Monday, April 8, 2013

Now it's time to say goodbye...

Today I had to tell my girls that someone that we love died. My sister called to tell me she was sorry for my loss. And I cried a good bit this afternoon about it.

Nick said, "You would think that we actually knew this person!"

But, even though I have never had the pleasure of meeting Annette Funicello in person, I still knew her. And loved her. And will miss her.

I can't quite remember why I got obsessed with Annette in the first place. But we all know how I am about my obsessions, and I loved her fiercely for almost as long as I can remember.

I'm thinking that I probably first met her in Skippy peanut butter commercials. I'm positive that The Shaggy Dog was the first movie that I saw with her in it.

But I became obsessed somewhere around age 12, and I began loving beach party movies. I don't know why or how that happened, but it did, and Frankie and Annette were just the greatest things EVER.

And then I read A Dream is a Wish Your Heart Makes, her autobiography, in 1994 when it came out. I have reread that book I think more than any other book in my life. I reread some of it last year, and I realized, like a bolt of lightning-this is where my parenting style came from. I could never really remember when or how I decided to be a stay-at-home mom, just that I had wanted to be for a long, long time. And then rereading some of the sections where she describes her family and her decision to halt her career to enjoy raising her three kids, I remembered where this idea had emerged from.

Of course, I didn't leave a career to be a mom. But I do love being a mom, and I cherish having had all of this time to really raise my own kids. Time flies so quickly, and I can't really believe that Felicity is going to school next fall, but I do know that no matter what, I was with them as much as I could be. That's not a jab against working moms-I am blessed to have been given the choice to stay home. But ultimately, for me, being at home was the best thing that I could do. I have enjoyed teaching my kids, being probably overly involved in their lives I'm sure, but for me, it's what I love to do.

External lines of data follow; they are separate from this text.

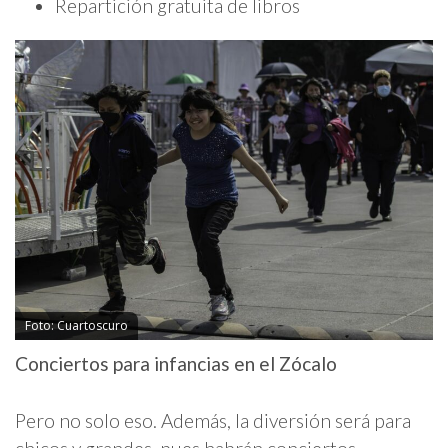
Repartición gratuita de libros
Foto: Cuartoscuro
Conciertos para infancias en el Zócalo
Pero no solo eso. Además, la diversión será para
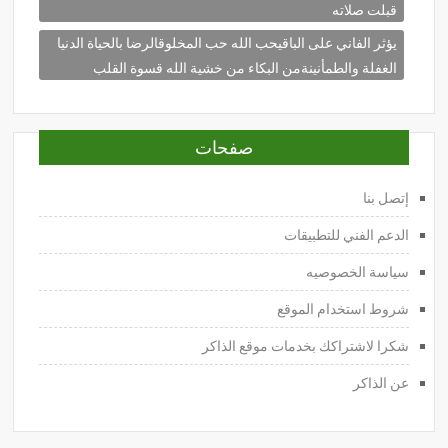
قبلت صلاته
يؤثر الفاني على الباقيحب الله حب المخلوقالرضا بالحياة الدنيا
الغفلة والطمأنينةمن البكاء من خشية الله قسوة القلب
صفحات
إتصل بنا
الدعم الفني للتطبيقات
سياسة الخصوصيه
شروط استخدام الموقع
شكرا لاشتراكك بخدمات موقع الذاكر
عن الذاكر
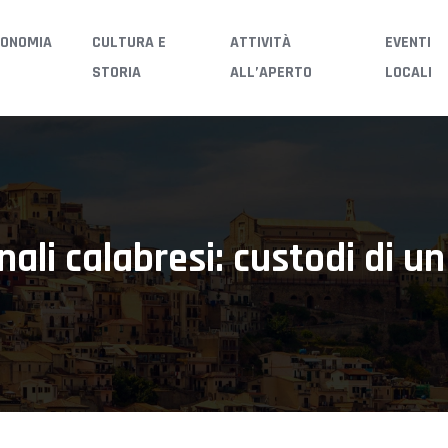
ONOMIA
CULTURA E
ATTIVITÀ
EVENTI
STORIA
ALL’APERTO
LOCALI
nali calabresi: custodi di un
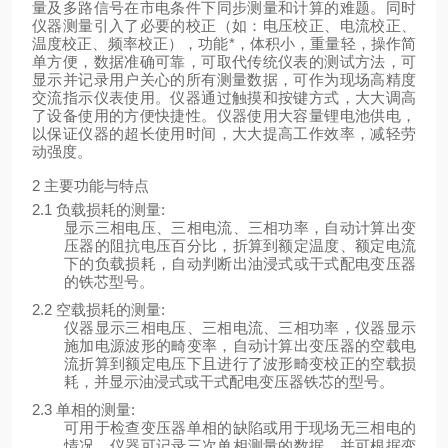
量及多路信号在市电条件下同步测量和计算的难题。同时
仪器测量引入了必要的校正（如：电压校正、电流校正、
温度校正、频率校正），功能*，体积小，重量轻，操作简
单方便，数据准确可靠，可取代传统仪表的测试方法，可
显示并记录用户关心的所有测量数据，可作为现场高精度
交流指示仪表使用。仪器通过触摸和按键方式，大大调高
了设备使用的方便快捷性。仪器使用大容量锂电池供电，
以保证仪器的超长使用时间，大大提高工作效率，减轻劳
动强度。
2 主要功能与特点
2.1 负载损耗的测量:
显示三相电压、三相电流、三相功率，自动计算出变
压器的阻抗电压百分比，折算到额定温度、额定电流
下的负载损耗，自动判断出油浸式或干式配电变压器
的铁芯型号。
2.2 空载损耗的测量:
仪器显示三相电压、三相电流、三相功率，仪器显示
施加电源波形的畸变率，自动计算出变压器的空载电
流折算到额定电压下且进行了波形畸变校正的空载损
耗，并显示油浸式或干式配电变压器铁芯的型号。
2.3 单相的测量:
可用于检查变压器单相的缺陷或用于现场无三相电的
情况。仪器可记录三次单相测量的数据，并可根据变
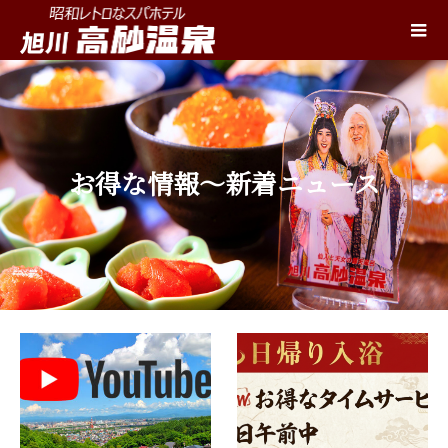
お得な情報～新着ニュース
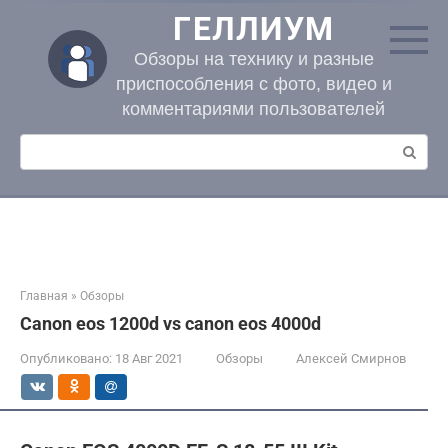
Перейти
ГЕЛЛИУМ
к
контенту
Обзоры на технику и разные
приспособления с фото, видео и
комментариями пользователей
Поиск:
Главная
»
Обзоры
Canon eos 1200d vs canon eos 4000d
Опубликовано:
18 Авг 2021
Обзоры
Алексей Смирнов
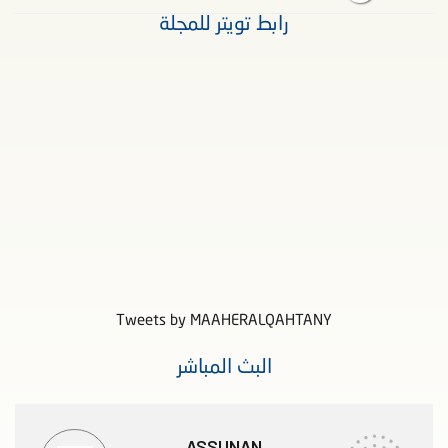
رابط تويتر للمجلة
Tweets by MAAHERALQAHTANY
البث المباشر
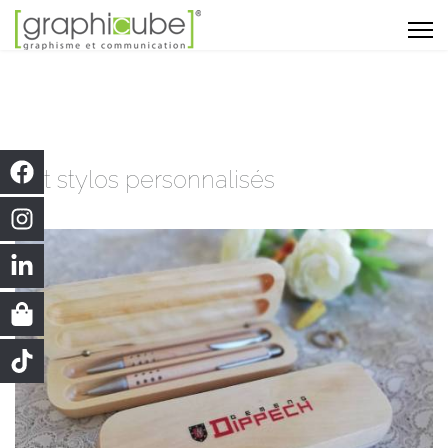
Set stylos personnalisés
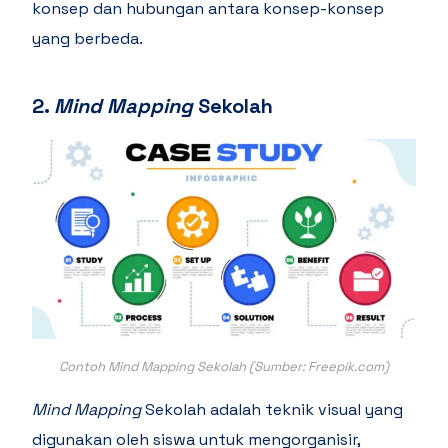
konsep dan hubungan antara konsep-konsep
yang berbeda.
2.
Mind Mapping
Sekolah
Contoh Mind Mapping Sekolah (Sumber: Freepik.com)
Mind Mapping
Sekolah adalah teknik visual yang
digunakan oleh siswa untuk mengorganisir,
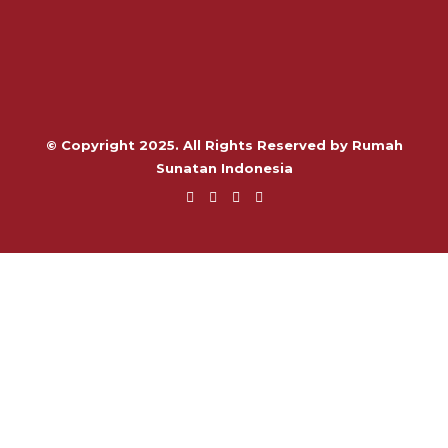
© Copyright 2025. All Rights Reserved by Rumah
Sunatan Indonesia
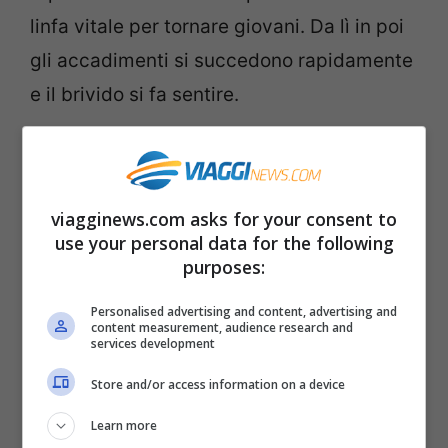
linfa vitale per tornare giovani. Da lì in poi
gli accadimenti si succedono rapidamente
e il brivido si fa sentire.
Com’è il cottage delle sorelle
Sanderson?
viagginews.com asks for your consent to
use your personal data for the following
Così le sorelle Sanderson diventano host di
purposes:
questa casa da brividi che sembra
Personalised advertising and content, advertising and
riportare proprio indietro nel tempo, a 300
content measurement, audience research and
services development
anni fa. La
descrizione su Airbnb
parla
chiaro: “un cottage scricchiolante,
Store and/or access information on a device
ragnatele e fumo che esce da un
Learn more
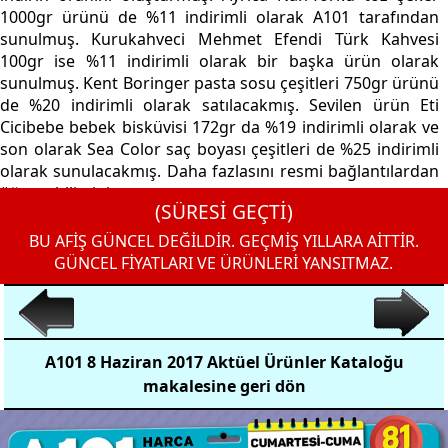
1000gr ürünü de %11 indirimli olarak A101 tarafından
sunulmuş. Kurukahveci Mehmet Efendi Türk Kahvesi
100gr ise %11 indirimli olarak bir başka ürün olarak
sunulmuş. Kent Boringer pasta sosu çeşitleri 750gr ürünü
de %20 indirimli olarak satılacakmış. Sevilen ürün Eti
Cicibebe bebek bisküvisi 172gr da %19 indirimli olarak ve
son olarak Sea Color saç boyası çeşitleri de %25 indirimli
olarak sunulacakmış. Daha fazlasını resmi bağlantılardan
öğrenebilirsiniz.
(SÜRESİ GEÇTİ)
BU AFİŞ GÜNCEL DEĞİLDİR. GEÇMİŞ YILLARA AİTTİR.
GÜNCEL FİYATLARI VE ÜRÜNLERİ YANSITMAZ.
A101 8 Haziran 2017 Aktüel Ürünler Kataloğu
makalesine geri dön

Annette Funicello, as strange as it sounds, taught me that. She says (and I took so to heart) in her book that she didn't like how some parents act like parenthood is life in prison without parole. She says children don't ask to be born, and so if you are making the decision to become a parent, you are making a decision to do so for the rest of your life. She also says that she was always a parent first, and then after her children were grown, they chose to become her friends. I keep that piece of advice close when the girls are driving me crazy, when more than anything I just want to give in and say, okay, whatever, go ahead. I remember I am the parent, and I am getting one chance to help them to learn to make good choices.

And so I'm not just saying that I loved her, which I did. But she truly changed my life and made it better. I will love her always, to the moon and back.